Elle ne le quitte pas des yeux, en attente d'une réponse de sa part. Le Français se dégage d'un geste un peu abrupt et renfile son pourpoint.

— Oui, oui, c'est bon, j'ai compris ! bougonne-t-il.

La jeune femme nous prend à témoin.

— Et je compte sur vous pour l'aider à tenir cette promesse !

Nous acquiesçons en élèves disciplinés devant son regard sévère. Geiléis se relève et lisse sa robe avec une moue satisfaite.

Une humeur aussi sombre et tumultueuse que l'orage passé plombe les esprits. Mes pensées se focalisent sur nos ennemis, sûrement toujours sur nos traces. João tourne en rond dans la minuscule cabine. La tête penchée, il vrille l'extrémité de sa moustache tout en réfléchissant.

— Nous avons gagné un répit, mais je ne comprends pas comment nos poursuivants ont pu fondre sur nous si vite. Lorsque nous avons quitté Douvres, le chébec était encore amarré au quai. Pourquoi s'est-il lancé à nos trousses ?
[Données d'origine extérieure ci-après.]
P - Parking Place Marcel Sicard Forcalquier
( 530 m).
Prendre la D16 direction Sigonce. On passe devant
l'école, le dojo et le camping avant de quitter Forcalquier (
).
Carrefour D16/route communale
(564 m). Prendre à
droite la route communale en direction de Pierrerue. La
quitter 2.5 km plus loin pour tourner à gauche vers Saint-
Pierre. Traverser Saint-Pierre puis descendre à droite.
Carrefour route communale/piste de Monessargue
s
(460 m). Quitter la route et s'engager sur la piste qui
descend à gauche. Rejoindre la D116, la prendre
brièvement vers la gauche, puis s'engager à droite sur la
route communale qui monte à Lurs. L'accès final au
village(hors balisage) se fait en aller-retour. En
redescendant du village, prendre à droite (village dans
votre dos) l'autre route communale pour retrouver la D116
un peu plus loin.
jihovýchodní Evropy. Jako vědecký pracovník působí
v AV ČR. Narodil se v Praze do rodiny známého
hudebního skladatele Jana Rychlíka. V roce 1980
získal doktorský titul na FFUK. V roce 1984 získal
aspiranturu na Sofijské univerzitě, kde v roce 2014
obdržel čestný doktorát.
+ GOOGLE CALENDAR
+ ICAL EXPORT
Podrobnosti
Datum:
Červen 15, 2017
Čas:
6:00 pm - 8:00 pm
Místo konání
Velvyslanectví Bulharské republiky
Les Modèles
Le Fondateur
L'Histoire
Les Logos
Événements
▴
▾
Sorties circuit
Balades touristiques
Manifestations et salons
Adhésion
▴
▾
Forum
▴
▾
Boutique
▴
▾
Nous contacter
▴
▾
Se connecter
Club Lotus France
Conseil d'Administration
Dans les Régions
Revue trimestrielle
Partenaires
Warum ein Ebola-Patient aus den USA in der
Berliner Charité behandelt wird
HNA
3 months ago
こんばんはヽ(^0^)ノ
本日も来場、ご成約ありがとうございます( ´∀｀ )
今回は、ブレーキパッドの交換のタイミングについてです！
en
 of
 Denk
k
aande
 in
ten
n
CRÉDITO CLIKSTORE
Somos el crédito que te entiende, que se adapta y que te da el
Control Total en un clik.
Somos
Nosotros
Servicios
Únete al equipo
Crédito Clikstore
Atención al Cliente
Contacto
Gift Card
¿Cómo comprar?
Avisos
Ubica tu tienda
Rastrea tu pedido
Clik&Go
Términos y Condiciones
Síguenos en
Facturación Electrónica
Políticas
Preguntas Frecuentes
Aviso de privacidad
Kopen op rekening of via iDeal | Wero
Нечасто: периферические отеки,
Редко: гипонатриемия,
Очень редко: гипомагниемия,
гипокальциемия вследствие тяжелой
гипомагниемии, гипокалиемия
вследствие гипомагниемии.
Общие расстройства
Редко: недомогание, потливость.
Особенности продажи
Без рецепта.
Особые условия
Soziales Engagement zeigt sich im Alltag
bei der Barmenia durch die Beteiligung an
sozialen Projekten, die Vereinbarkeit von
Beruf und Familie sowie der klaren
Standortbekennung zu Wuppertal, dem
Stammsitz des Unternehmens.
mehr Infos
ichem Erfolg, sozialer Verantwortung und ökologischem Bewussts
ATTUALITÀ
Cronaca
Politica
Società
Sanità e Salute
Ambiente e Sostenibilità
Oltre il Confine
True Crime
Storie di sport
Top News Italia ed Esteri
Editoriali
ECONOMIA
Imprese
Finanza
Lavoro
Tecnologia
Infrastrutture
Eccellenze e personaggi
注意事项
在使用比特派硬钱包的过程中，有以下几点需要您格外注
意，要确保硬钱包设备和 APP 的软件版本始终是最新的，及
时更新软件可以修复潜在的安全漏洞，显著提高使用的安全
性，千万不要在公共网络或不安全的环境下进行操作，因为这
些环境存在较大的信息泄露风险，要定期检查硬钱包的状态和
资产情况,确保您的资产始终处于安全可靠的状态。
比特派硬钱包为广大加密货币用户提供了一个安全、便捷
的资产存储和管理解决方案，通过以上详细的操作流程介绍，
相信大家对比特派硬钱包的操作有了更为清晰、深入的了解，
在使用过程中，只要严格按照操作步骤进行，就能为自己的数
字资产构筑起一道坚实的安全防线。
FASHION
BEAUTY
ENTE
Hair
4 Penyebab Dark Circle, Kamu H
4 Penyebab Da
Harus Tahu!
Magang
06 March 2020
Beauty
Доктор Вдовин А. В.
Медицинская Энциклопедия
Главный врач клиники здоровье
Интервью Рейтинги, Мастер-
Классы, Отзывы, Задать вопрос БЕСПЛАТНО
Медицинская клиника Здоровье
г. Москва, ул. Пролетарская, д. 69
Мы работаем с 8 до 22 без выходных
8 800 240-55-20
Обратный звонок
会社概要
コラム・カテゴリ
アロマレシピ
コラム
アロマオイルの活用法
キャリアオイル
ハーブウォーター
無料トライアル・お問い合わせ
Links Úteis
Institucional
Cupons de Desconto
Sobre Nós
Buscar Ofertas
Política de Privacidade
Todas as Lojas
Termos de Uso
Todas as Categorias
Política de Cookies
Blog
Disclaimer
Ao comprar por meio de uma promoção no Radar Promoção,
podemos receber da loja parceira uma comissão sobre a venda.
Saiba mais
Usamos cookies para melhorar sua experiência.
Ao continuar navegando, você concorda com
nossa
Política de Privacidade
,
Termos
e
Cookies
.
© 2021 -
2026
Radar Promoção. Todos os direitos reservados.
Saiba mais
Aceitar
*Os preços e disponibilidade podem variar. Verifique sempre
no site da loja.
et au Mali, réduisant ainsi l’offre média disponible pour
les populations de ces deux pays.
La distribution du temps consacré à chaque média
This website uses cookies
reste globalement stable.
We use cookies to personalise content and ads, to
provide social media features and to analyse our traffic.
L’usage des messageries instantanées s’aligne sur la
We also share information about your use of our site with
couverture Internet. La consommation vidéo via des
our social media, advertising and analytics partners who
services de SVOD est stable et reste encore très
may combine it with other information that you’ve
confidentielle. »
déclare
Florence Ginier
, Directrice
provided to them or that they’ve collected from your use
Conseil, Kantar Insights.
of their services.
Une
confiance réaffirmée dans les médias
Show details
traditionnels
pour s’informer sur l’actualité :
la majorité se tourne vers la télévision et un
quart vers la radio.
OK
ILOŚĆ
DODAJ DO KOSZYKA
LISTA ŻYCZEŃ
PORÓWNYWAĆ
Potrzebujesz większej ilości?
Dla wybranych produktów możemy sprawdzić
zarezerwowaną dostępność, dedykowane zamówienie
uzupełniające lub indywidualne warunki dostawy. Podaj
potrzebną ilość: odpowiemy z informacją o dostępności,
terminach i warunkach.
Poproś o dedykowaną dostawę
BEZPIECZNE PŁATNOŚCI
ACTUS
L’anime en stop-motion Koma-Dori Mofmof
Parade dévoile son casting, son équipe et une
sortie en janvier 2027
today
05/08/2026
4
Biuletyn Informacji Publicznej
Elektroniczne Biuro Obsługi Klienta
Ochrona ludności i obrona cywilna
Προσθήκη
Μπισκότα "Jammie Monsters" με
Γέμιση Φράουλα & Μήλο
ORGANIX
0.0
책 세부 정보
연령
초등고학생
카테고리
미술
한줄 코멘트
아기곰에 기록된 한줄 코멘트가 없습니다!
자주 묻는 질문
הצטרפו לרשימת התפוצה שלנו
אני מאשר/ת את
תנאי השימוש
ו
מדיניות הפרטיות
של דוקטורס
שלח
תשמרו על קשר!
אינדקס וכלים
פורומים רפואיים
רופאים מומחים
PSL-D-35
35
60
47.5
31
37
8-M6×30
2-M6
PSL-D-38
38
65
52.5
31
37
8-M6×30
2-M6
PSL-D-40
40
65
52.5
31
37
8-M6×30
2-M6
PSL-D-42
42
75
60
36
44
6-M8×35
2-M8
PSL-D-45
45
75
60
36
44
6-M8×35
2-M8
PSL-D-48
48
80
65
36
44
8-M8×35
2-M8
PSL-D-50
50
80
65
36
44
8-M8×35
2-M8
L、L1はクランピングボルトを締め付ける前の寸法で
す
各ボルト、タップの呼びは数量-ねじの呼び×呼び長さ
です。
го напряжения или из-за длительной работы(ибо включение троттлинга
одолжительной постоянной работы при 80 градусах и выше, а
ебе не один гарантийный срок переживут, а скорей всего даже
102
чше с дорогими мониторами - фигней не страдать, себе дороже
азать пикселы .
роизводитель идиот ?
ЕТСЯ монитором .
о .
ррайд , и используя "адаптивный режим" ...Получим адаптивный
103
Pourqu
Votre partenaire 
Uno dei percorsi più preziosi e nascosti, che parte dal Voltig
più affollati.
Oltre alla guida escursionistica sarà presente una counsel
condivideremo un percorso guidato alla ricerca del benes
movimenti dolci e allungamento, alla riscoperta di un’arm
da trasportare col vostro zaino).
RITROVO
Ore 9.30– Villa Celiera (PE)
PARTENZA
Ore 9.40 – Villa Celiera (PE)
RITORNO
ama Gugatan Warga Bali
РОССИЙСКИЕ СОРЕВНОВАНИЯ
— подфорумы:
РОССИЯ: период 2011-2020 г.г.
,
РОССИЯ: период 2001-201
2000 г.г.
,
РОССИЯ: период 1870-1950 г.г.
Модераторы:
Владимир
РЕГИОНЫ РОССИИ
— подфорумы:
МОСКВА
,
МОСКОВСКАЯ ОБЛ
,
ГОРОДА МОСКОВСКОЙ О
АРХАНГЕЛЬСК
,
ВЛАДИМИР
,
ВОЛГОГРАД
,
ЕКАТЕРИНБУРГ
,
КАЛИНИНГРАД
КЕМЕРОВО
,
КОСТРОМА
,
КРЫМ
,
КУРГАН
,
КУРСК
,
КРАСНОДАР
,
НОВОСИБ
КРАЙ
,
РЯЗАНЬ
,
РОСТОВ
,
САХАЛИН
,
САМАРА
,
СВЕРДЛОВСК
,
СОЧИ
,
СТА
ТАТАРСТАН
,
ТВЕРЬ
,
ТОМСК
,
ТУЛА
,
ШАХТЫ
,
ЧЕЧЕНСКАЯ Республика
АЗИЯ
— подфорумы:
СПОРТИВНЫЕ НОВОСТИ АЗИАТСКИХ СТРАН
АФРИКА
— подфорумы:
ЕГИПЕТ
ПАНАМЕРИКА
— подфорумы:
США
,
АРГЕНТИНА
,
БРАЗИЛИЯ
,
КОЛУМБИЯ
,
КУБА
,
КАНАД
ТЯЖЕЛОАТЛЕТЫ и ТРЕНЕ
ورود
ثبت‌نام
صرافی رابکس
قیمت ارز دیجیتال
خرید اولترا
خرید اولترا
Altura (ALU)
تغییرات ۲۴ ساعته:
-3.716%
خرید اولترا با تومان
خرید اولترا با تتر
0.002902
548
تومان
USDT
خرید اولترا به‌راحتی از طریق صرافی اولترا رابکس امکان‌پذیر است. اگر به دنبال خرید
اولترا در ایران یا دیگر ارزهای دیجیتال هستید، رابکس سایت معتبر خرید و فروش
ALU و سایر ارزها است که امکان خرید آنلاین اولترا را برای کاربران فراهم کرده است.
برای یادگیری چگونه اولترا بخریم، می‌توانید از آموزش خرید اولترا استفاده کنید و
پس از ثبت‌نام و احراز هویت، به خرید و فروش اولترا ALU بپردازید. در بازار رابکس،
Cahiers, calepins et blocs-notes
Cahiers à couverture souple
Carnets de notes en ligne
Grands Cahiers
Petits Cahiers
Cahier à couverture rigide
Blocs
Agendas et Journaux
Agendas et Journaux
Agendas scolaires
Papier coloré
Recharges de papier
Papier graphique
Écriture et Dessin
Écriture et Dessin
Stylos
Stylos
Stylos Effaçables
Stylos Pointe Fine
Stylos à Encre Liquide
— Le capitaine a sûrement bavardé un peu trop dans les tavernes hier soir, suggère Fabrizio avec un grondement réprobateur. Il a empoché une belle somme et tu as dit toi-même qu'il avait quelques pintes de bière derrière lui quand vous avez négocié.

João s'arrête net et secoue la tête.

— C'est possible, mais cela n'a pas de sens ! Si nos ennemis ne se sont mis à notre recherche que ce matin, ils n'avaient aucune raison de prêter attention aux vantardises d'un capitaine marchand la veille. S'ils nous recherchaient déjà hier soir, pourquoi ne nous attendaient-ils pas de pied ferme à l'aube sur les quais ?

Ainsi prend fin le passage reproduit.